First: Choosing a reputable investor is the first thing you should consider when choosing a project to invest in surfing. To choose a reputable project investor, you need to consider the following factors: the investor’s ability, the projects they have completed have any “stick”, what traditions say about them. To find out about this, you can search the Internet, consult friends who are doing business in the real estate field.

Second: Note the time of project construction. Accordingly, the construction time is proportional to the time of large capital occupying and the ability of the market to move high, leading to high risks and low liquidity. In short, the construction time as soon as possible, however with the high-end apartment complex is about 2-3 years because more time to invest in building utilities and finishing works. Intermediate condominiums are usually less than two years old and social housing complexes are less than 1.5 years old.

Third: The number and types of apartments: the greater the number of products (apartments) entering the market in the future, the greater the risk of liquidity and growth. If the cities you plan to buy are new buildings that are constantly being built, then when you sell your main competitor is the Owner. Of course, the price is determined by them, not you, and usually lower than expected. Therefore, your goal is to “buy and sell” so it is best to choose the easy to sell apartments. According to Realestatevietnam survey, the easy to sell apartments are usually the apartment area of ​​60 – 90m2, there are about 2 or 2 + 1 bedroom, balcony east, south and southeast. The floor area is from 6 to 20 except the 13th floor because many people think that number 13 is unlucky.

When investing in surfing real estate, investors need to choose projects from reputable investors

When investing in surfing real estate, investors need to choose projects from reputable investors

Fourth: Do not forget to use financial leverage when investing in real estate. You do not need 100% of the value of an apartment to trade apartments, often professional investors use only 50-70% of the loan to do this business. For example, if you buy 30% of the value of the apartment and sell it at the time of the pre-payment 70%, it means 30% of your own capital, 40% of your loan, and about 1 year. But profits are charged on 100% of the value of the apartment.

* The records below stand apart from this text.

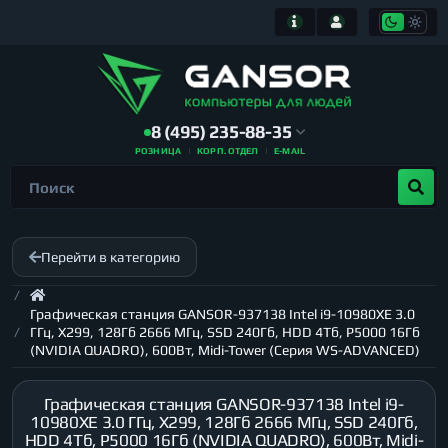
8 (495) 235-88-35
РОЗНИЦА
КОРП. ОТДЕЛ
E-MAIL
Перейти в категорию
Графическая станция GANSOR-937138 Intel i9-10980XE 3.0
ГГц, X299, 128Гб 2666 МГц, SSD 240Гб, HDD 4Тб, P5000 16Гб
(NVIDIA QUADRO), 600Вт, Midi-Tower (Серия WS-ADVANCED)
Графическая станция GANSOR-937138 Intel i9-
10980XE 3.0 ГГц, X299, 128Гб 2666 МГц, SSD 240Гб,
HDD 4Тб, P5000 16Гб (NVIDIA QUADRO), 600Вт, Midi-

Note when using financial leverage, it is the time to lend as much (15-20 years); The interest rate in the first few years is as favorable as possible (in this model only about 1 to 2 years is the final settlement), especially the penalty interest must be very good because there are banks fined severely, you save Note this carefully.

Fifth: Choose the right time to sell. Depending on the project, it is recommended to sell before (70% or less) of the project (70% closed) or hand-delivered (after 70%) or short-term (less than 6 months). After the handover over 6 months the apartment almost no growth value much more.